October 15, 2003
Lipoprotein envy. A couple of weeks or so ago, I came across a blog entry wherein the author introduced and defined a German word that meant "sorrow felt at another's good fortune"; in other words, the lexical mirror-image of schadenfreude. To my discredit, I cannot remember the blog or even the word. A shame, because the opportunity to use it arose today. From an article describing research on the relation between longevity and the possession of the mongo version of a certain cholesterol-carrying molecule:

The gene may be one reason why some centenarians in Dr. Barzilai's study have lived to 100, even though they were overweight or ate badly.

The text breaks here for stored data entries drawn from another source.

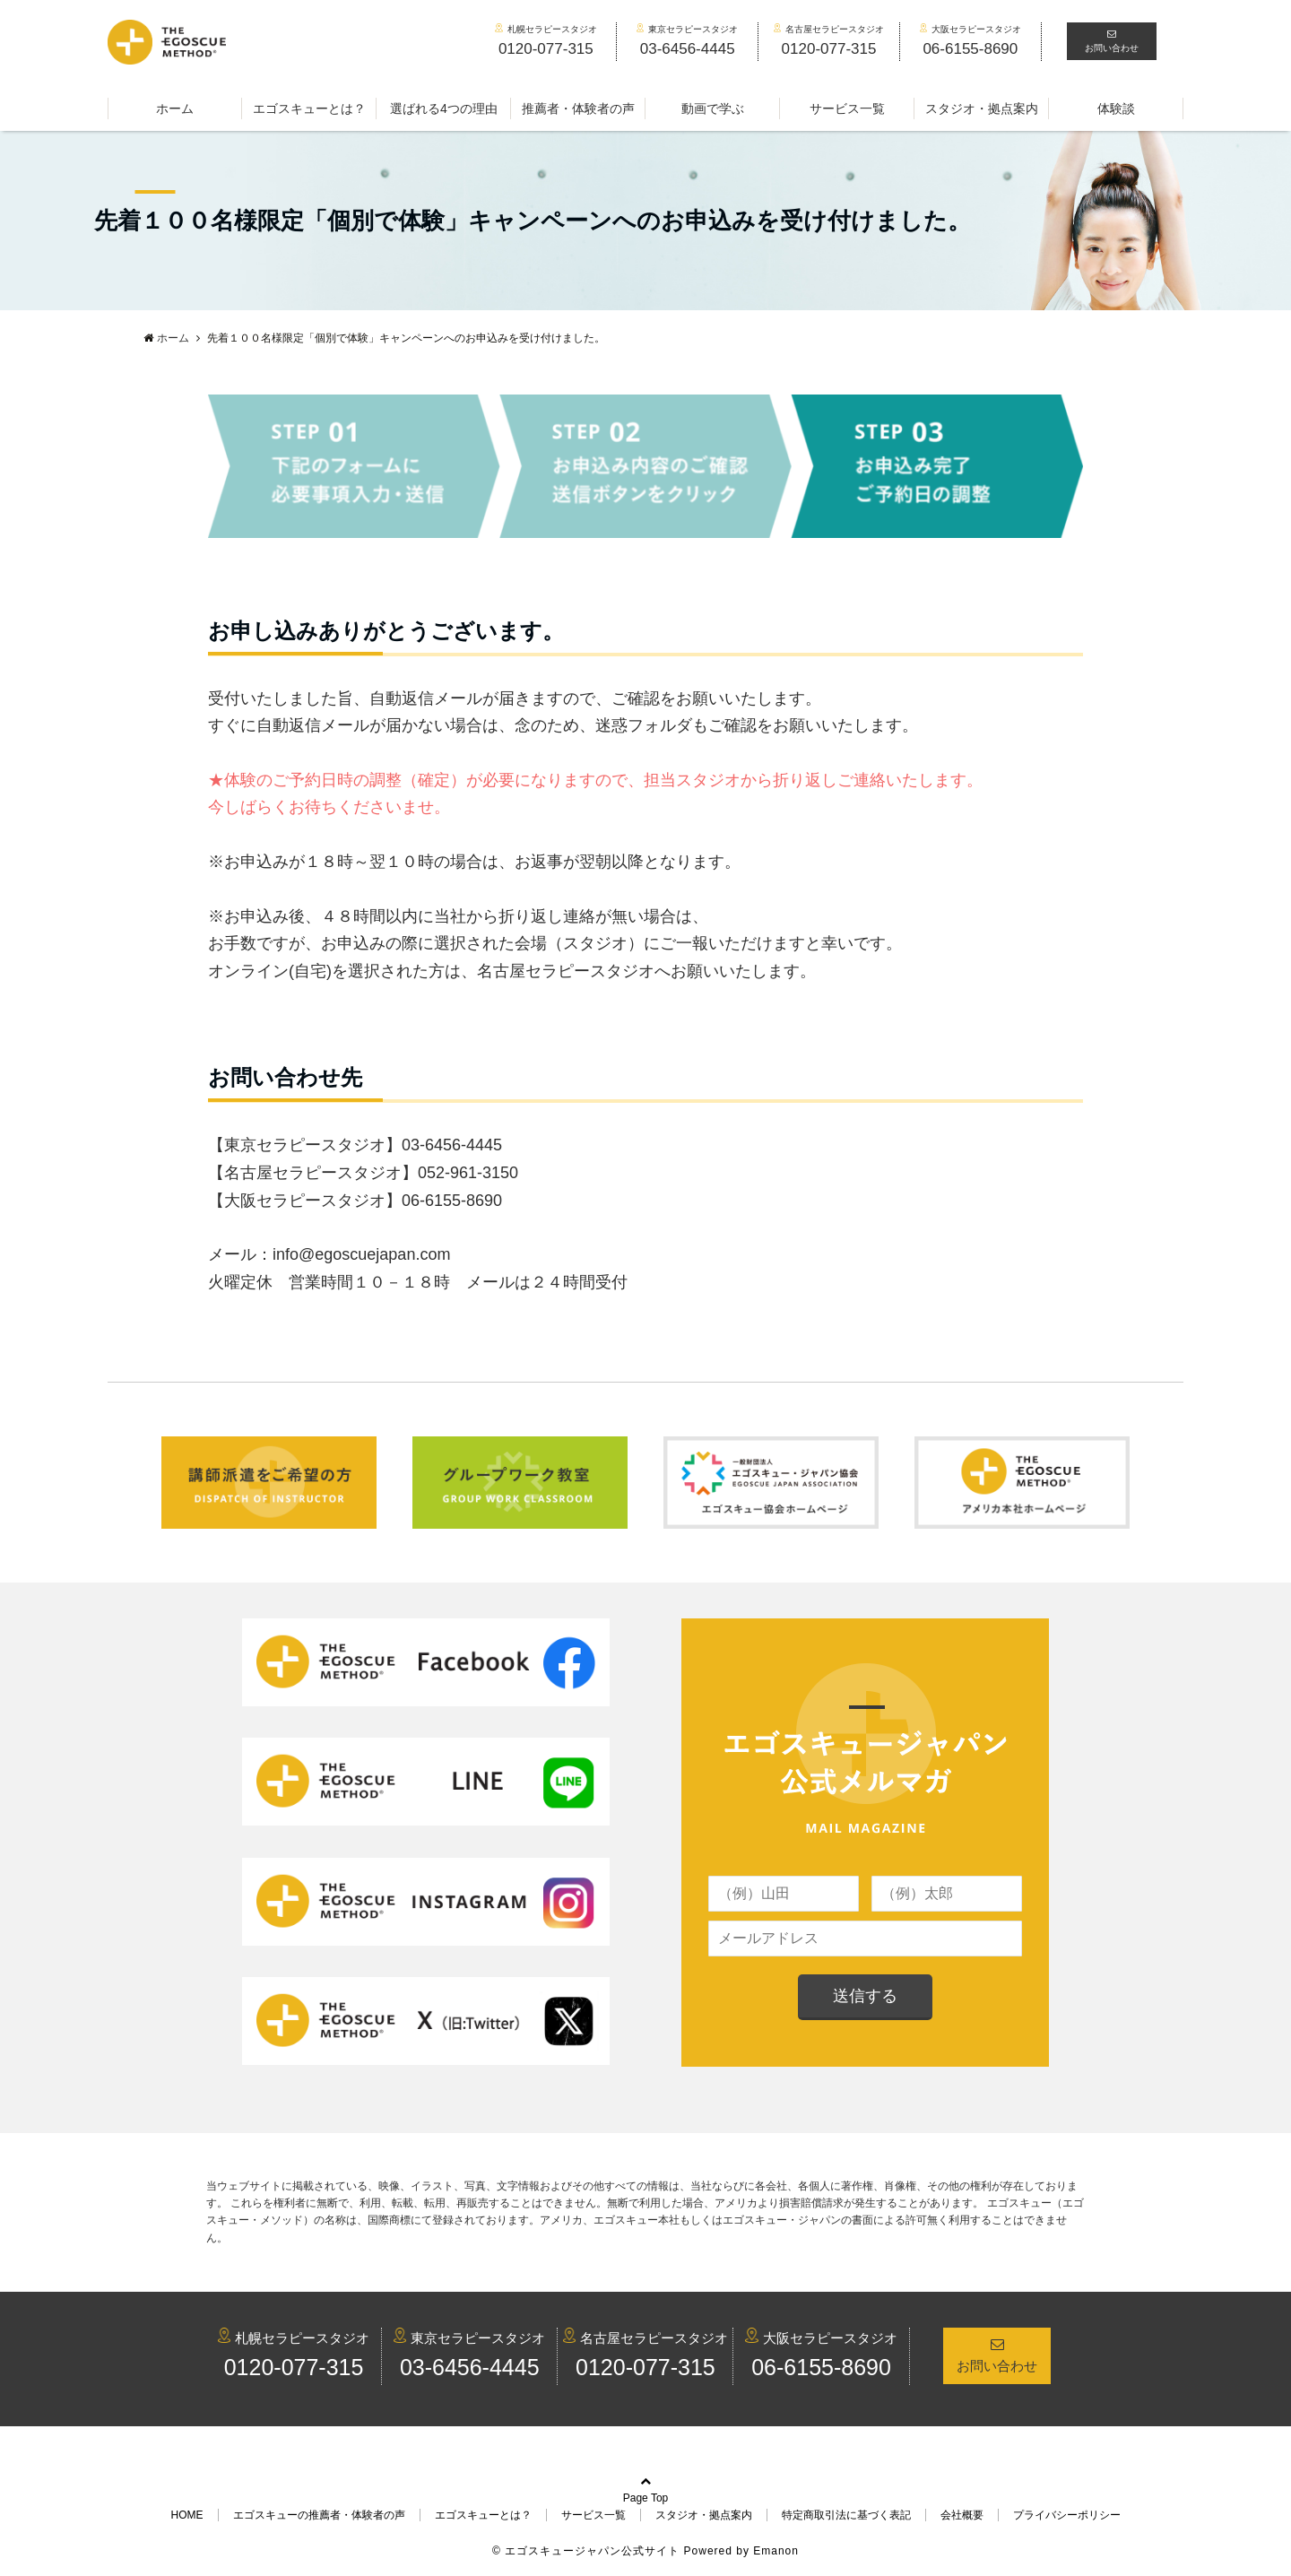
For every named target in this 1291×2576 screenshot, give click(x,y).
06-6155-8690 (821, 2367)
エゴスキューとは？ (309, 108)
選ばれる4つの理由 (444, 108)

"I hate to say it," he said. "but I think it's true. If you have this gene, you can smoke and you can be fat and you can not exercise. This sounds to me terrible."


Posted by Moira Breen at October 15, 2003 01:37 PM
Comments

"This sounds to me terrible."?? Yes, yes it does.

Posted by: J. on October 16, 2003

"why some centenarians in Dr. Barzilai's study have lived to 100"

um. . . isn't that a rather stupid thing to say? How many centenarians - people who have lived for a hundred years - don't live to be 100?

Besides, being fat or being a smoker won't always kill you - although it usually does.

Posted by: DavidD on October 19, 2003

There's a perfectly good English word for that emotion.
Envy. :)

Posted by: Kathy on October 20, 2003

If that's not fancy enough, why not ``freudenschade''?